A vingt-quatre heures de Paris, Chris Froome a récupéré sa place sur le podium, ce samedi, aux dépens de Primoz Roglic. Le roi est détrôné, mais pas encore mort. Pour la première fois depuis 2012, il va rallier les Champs-Elysées sans le maillot jaune, qui revient à son coéquipier Geraint Thomas.

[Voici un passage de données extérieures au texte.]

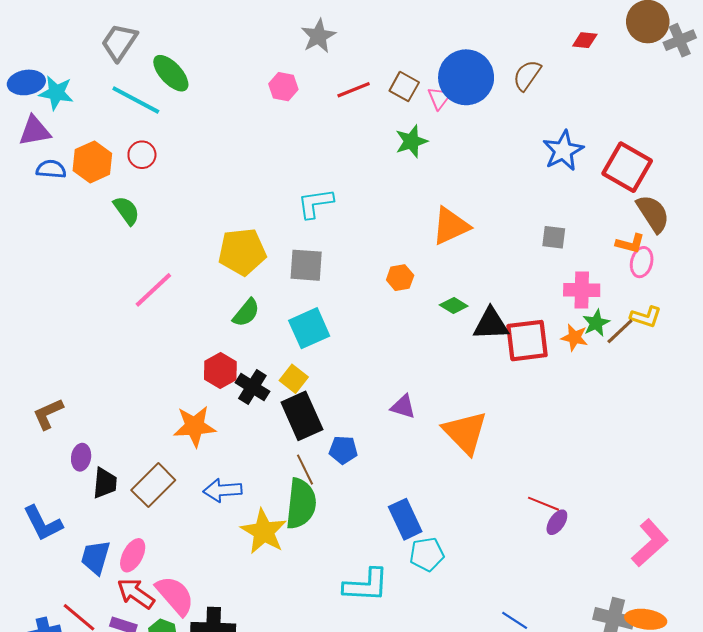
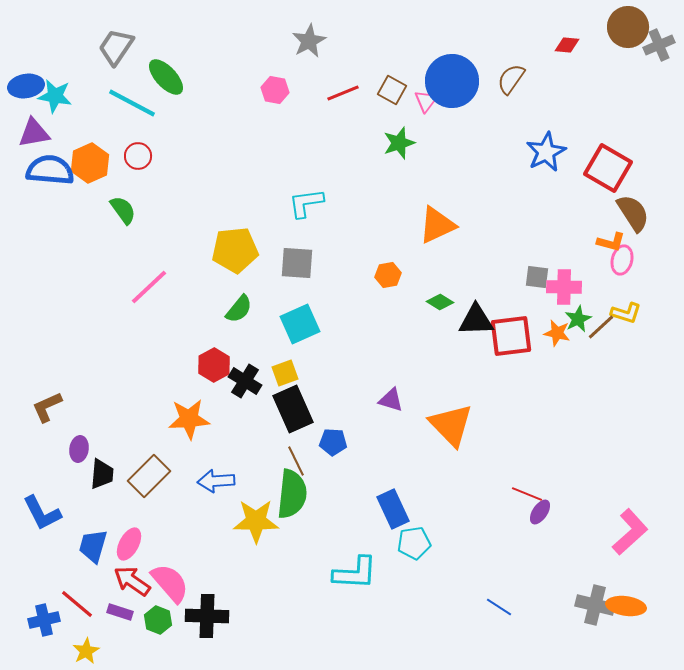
blue semicircle: (51, 169) -> (50, 170), size x1.6
gray square: (554, 237) -> (537, 277), moved
yellow square: (294, 379) -> (285, 373), turned 32
yellow star: (264, 532) -> (256, 521), turned -30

Un habitué contre un paralysé

Sur la rampe de lancement, Chris Froome arborait le maillot blanc de l’équipe Sky. Il n’y est pas habitué. Depuis cinq ans, à chaque fois qu’il avait eu à disputer un contre-la-montre individuel sur le Tour, il l’avait fait avec le maillot jaune sur le dos. Cette fois, il a dû laisser cet honneur à son coéquipier et compatriote Geraint Thomas. Lui partait six minutes plus tôt, dans la peau d’un quatrième du classement général, chose tellement inhabituelle pour lui. Mais il n’était pas question de rendre les armes vendredi soir, à Laruns, où il avait été éjecté du podium par la victoire d’un Primoz Roglic rayonnant. Même en difficulté dans l’Aubisque, comme quarante-huit heures plus tôt dans le col du Portet, Froome s’est accroché au dernier espoir qui lui restait, celui de monter sur le podium, un honneur qui ne se refuse pas pour un garçon aussi attaché aux traditions et à l’histoire du Tour, malgré ce que l’épreuve lui réserve, parfois, sur le bord des routes.

Dès les premiers kilomètres, il fut alors évident que le rapport de force ne serait pas aussi déséquilibré que dans les Pyrénées, entre Roglic et Froome. Le Slovène, bien parti, a d’abord creusé. Puis s’est effondré. A l’arrêt dans la moindre bosse, le parallèle avec son aisance d’hier était saisissant. Le Britannique, lui, semblait avoir retrouvé ses jambes, il moulinait comme il fallait et à l’arrivée, il passe tout près de la victoire d’étape, battu de seulement une seconde par le champion du monde de la discipline Tom Dumoulin. L’écart entre Froome et Roglic est alors sans appel : une minute et onze secondes, les positions s’inversent de nouveau au général et le leader de LottoNL, étincelant pendant trois semaines, paye cher ce qui peut s’apparenter à son seul jour sans. Pourtant, on ne veut pas croire que le Slovène ait perdu ses qualités de rouleur dans la nuit. Il a sans doute davantage perdu ce podium dans la tête que dans les jambes.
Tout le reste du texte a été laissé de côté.